▸ DIRECTIONS
Across the records below, report how many lines include the word "prevent", stating the number alone.

▸ EXERCISE MATERIAL
+++

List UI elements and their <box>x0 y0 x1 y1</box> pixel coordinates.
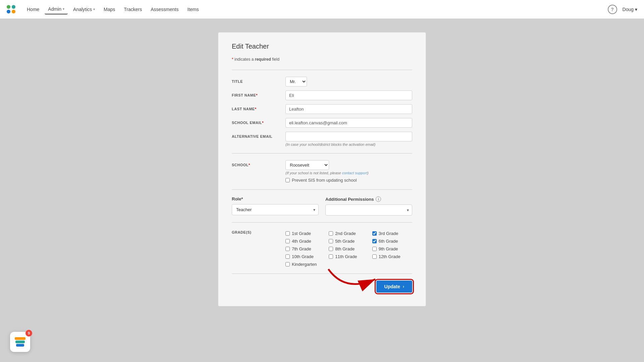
help-icon: ? <box>611 7 614 12</box>
prevent-sis-checkbox[interactable] <box>285 178 290 182</box>
grade-1st-label: 1st Grade <box>292 231 311 236</box>
grade-9th-checkbox[interactable] <box>372 247 377 251</box>
divider-1 <box>232 70 412 70</box>
nav-home-label: Home <box>27 7 39 12</box>
grade-kindergarten-checkbox[interactable] <box>285 262 290 266</box>
grade-8th-label: 8th Grade <box>335 246 355 251</box>
title-select[interactable]: Mr. Mrs. Ms. Dr. <box>285 77 307 86</box>
nav-analytics-label: Analytics <box>73 7 92 12</box>
school-email-input[interactable] <box>285 118 412 128</box>
nav-admin-chevron: ▾ <box>63 7 64 11</box>
grade-2nd: 2nd Grade <box>329 231 369 236</box>
nav-items: Home Admin ▾ Analytics ▾ Maps Trackers A… <box>23 4 608 14</box>
last-name-field <box>285 104 412 114</box>
alt-email-row: ALTERNATIVE EMAIL (In case your school/d… <box>232 132 412 146</box>
nav-analytics[interactable]: Analytics ▾ <box>70 5 98 14</box>
grade-9th-label: 9th Grade <box>379 246 398 251</box>
grade-10th-checkbox[interactable] <box>285 254 290 259</box>
grade-2nd-checkbox[interactable] <box>329 231 333 236</box>
role-select[interactable]: Teacher Admin Coach <box>232 204 319 215</box>
role-label: Role* <box>232 196 319 201</box>
divider-2 <box>232 153 412 154</box>
school-email-label: SCHOOL EMAIL* <box>232 118 285 125</box>
grade-1st-checkbox[interactable] <box>285 231 290 236</box>
nav-trackers[interactable]: Trackers <box>120 5 145 14</box>
permissions-info-icon[interactable]: i <box>376 196 381 202</box>
nav-home[interactable]: Home <box>23 5 43 14</box>
grade-6th: 6th Grade <box>372 239 412 244</box>
grade-4th-checkbox[interactable] <box>285 239 290 243</box>
divider-5 <box>232 274 412 274</box>
nav-items-menu[interactable]: Items <box>184 5 202 14</box>
school-hint: (If your school is not listed, please co… <box>285 171 412 175</box>
grade-3rd-checkbox[interactable] <box>372 231 377 236</box>
page-wrapper: Edit Teacher * indicates a required fiel… <box>0 19 644 320</box>
grade-12th-checkbox[interactable] <box>372 254 377 259</box>
alt-email-input[interactable] <box>285 132 412 141</box>
first-name-label: FIRST NAME* <box>232 90 285 97</box>
badge-layer-2 <box>15 341 25 343</box>
permissions-select[interactable] <box>325 204 412 216</box>
edit-teacher-form: Edit Teacher * indicates a required fiel… <box>218 32 426 306</box>
app-logo[interactable] <box>7 5 15 14</box>
grade-6th-checkbox[interactable] <box>372 239 377 243</box>
first-name-row: FIRST NAME* <box>232 90 412 100</box>
user-menu[interactable]: Doug ▾ <box>623 7 637 12</box>
grades-section: GRADE(S) 1st Grade 2nd Grade 3rd Grade 4… <box>232 229 412 267</box>
school-select[interactable]: Roosevelt <box>285 160 329 170</box>
update-section: Update › <box>232 281 412 293</box>
grade-12th-label: 12th Grade <box>379 254 400 259</box>
grade-3rd-label: 3rd Grade <box>379 231 398 236</box>
logo-dot-4 <box>12 10 15 13</box>
nav-assessments-label: Assessments <box>151 7 178 12</box>
grade-7th: 7th Grade <box>285 246 325 251</box>
grade-7th-checkbox[interactable] <box>285 247 290 251</box>
grade-3rd: 3rd Grade <box>372 231 412 236</box>
first-name-field <box>285 90 412 100</box>
nav-admin[interactable]: Admin ▾ <box>45 4 68 14</box>
contact-support-link[interactable]: contact support <box>342 171 367 175</box>
navbar: Home Admin ▾ Analytics ▾ Maps Trackers A… <box>0 0 644 19</box>
badge-icon: 9 <box>10 332 30 352</box>
grade-4th: 4th Grade <box>285 239 325 244</box>
nav-assessments[interactable]: Assessments <box>147 5 182 14</box>
badge-layers <box>15 337 25 347</box>
grade-11th-checkbox[interactable] <box>329 254 333 259</box>
nav-maps[interactable]: Maps <box>100 5 118 14</box>
nav-analytics-chevron: ▾ <box>93 7 95 11</box>
grade-1st: 1st Grade <box>285 231 325 236</box>
grade-10th-label: 10th Grade <box>292 254 314 259</box>
alt-email-field: (In case your school/district blocks the… <box>285 132 412 146</box>
last-name-row: LAST NAME* <box>232 104 412 114</box>
prevent-sis-row: Prevent SIS from updating school <box>285 178 412 183</box>
first-name-input[interactable] <box>285 90 412 100</box>
role-permissions-section: Role* Teacher Admin Coach ▾ Additional P… <box>232 196 412 216</box>
logo-dots <box>7 5 15 14</box>
title-label: TITLE <box>232 77 285 83</box>
school-label: SCHOOL* <box>232 160 285 167</box>
notification-badge[interactable]: 9 <box>10 332 30 352</box>
update-button-label: Update <box>384 284 400 289</box>
nav-items-label: Items <box>187 7 199 12</box>
role-block: Role* Teacher Admin Coach ▾ <box>232 196 319 216</box>
last-name-input[interactable] <box>285 104 412 114</box>
required-asterisk: * <box>232 57 233 62</box>
badge-count: 9 <box>25 330 32 337</box>
required-note: * indicates a required field <box>232 57 412 62</box>
grade-7th-label: 7th Grade <box>292 246 311 251</box>
last-name-label: LAST NAME* <box>232 104 285 111</box>
permissions-block: Additional Permissions i ▾ <box>325 196 412 216</box>
grade-kindergarten-label: Kindergarten <box>292 262 317 267</box>
grades-label: GRADE(S) <box>232 230 285 234</box>
alt-email-label: ALTERNATIVE EMAIL <box>232 132 285 138</box>
grade-5th: 5th Grade <box>329 239 369 244</box>
help-button[interactable]: ? <box>608 5 617 14</box>
grade-8th-checkbox[interactable] <box>329 247 333 251</box>
form-title: Edit Teacher <box>232 43 412 50</box>
divider-4 <box>232 222 412 223</box>
update-arrow-icon: › <box>403 284 404 289</box>
update-button[interactable]: Update › <box>376 281 412 293</box>
nav-maps-label: Maps <box>104 7 115 12</box>
school-field: Roosevelt (If your school is not listed,… <box>285 160 412 183</box>
grade-5th-checkbox[interactable] <box>329 239 333 243</box>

+++

▸ ANSWER TO THE EXERCISE
2